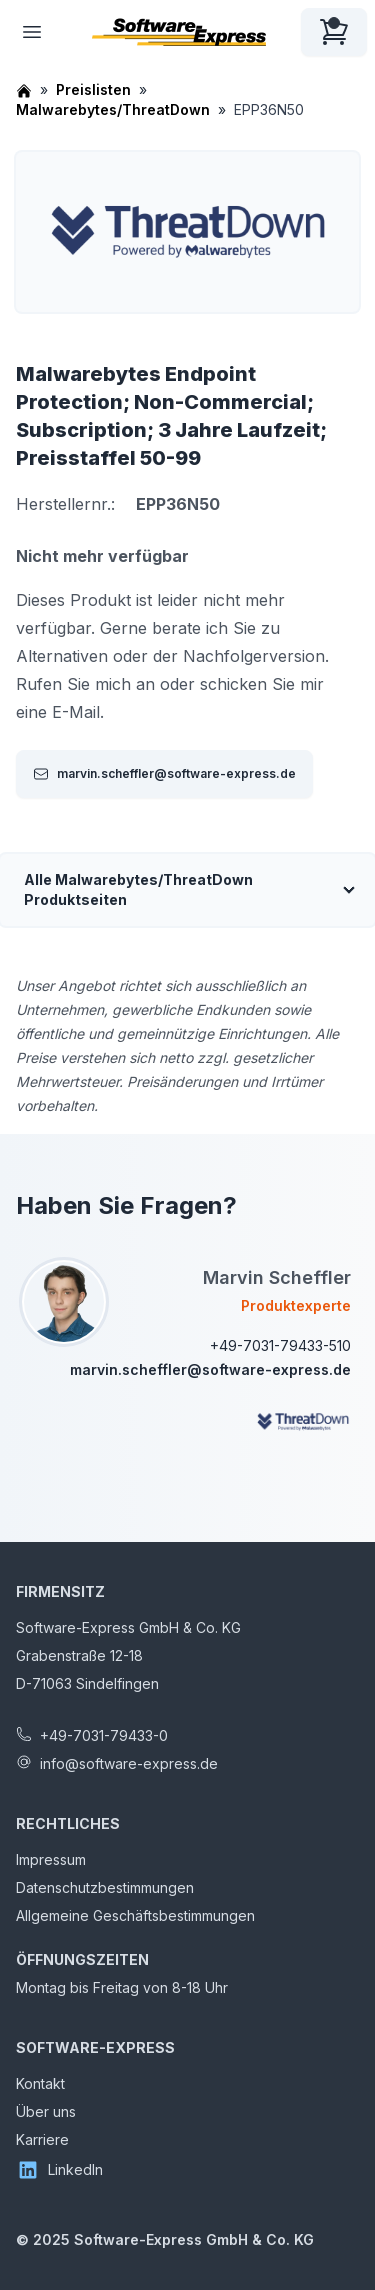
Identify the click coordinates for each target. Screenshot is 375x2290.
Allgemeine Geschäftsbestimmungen (135, 1915)
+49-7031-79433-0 (104, 1735)
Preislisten (93, 89)
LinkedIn (59, 2170)
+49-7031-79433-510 (280, 1345)
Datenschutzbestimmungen (105, 1887)
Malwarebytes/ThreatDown (113, 109)
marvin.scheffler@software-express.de (164, 774)
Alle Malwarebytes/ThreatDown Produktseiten (138, 889)
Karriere (42, 2139)
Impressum (51, 1859)
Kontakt (40, 2083)
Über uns (46, 2111)
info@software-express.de (129, 1763)
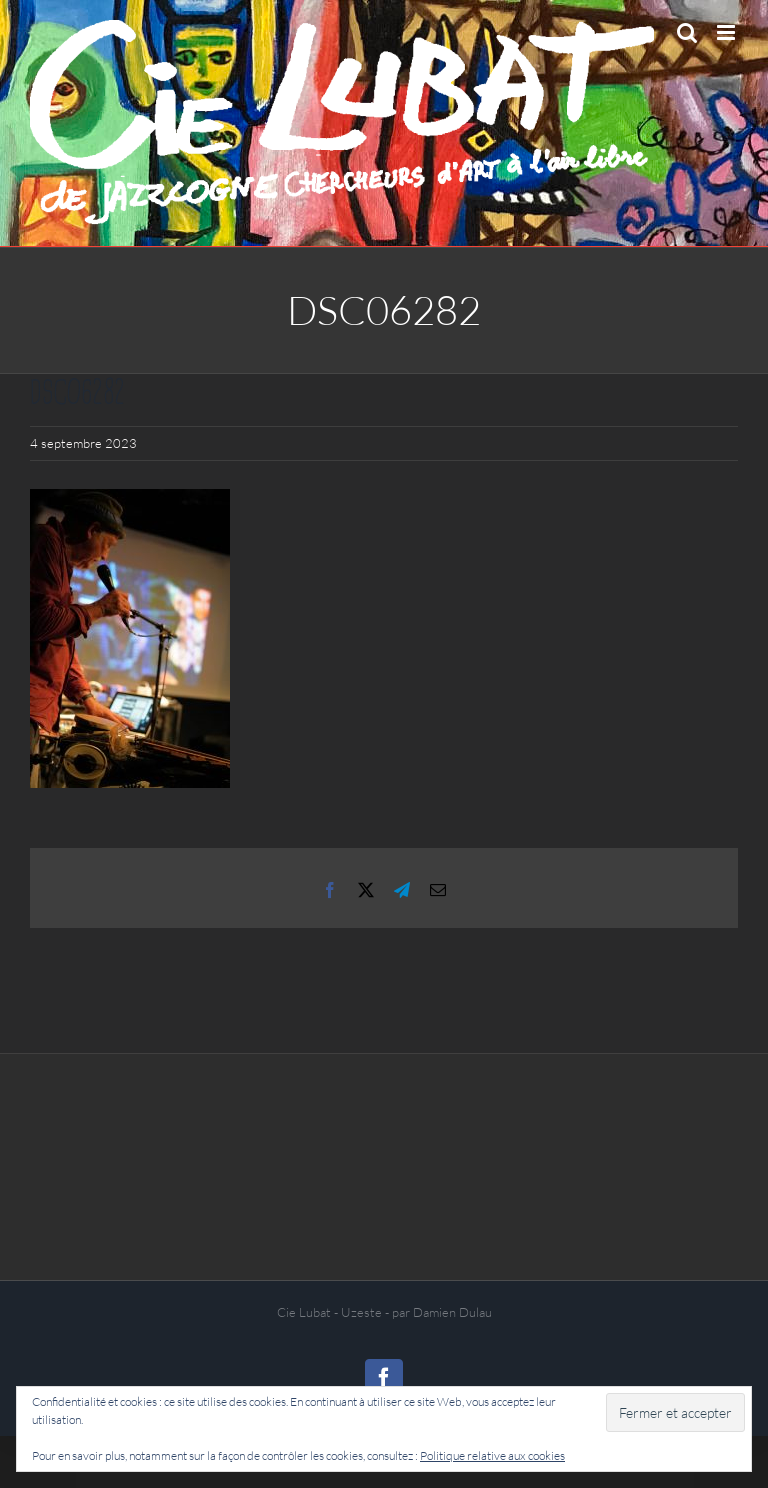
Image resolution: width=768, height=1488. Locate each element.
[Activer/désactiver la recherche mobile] (687, 32)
____
TASK DESCRIPTION –
Check every line of the records, and copy the ones that hold the word "express".

SOLUTION FOR THIS TASK –
marvin.scheffler@software-express.de (164, 774)
info@software-express.de (129, 1763)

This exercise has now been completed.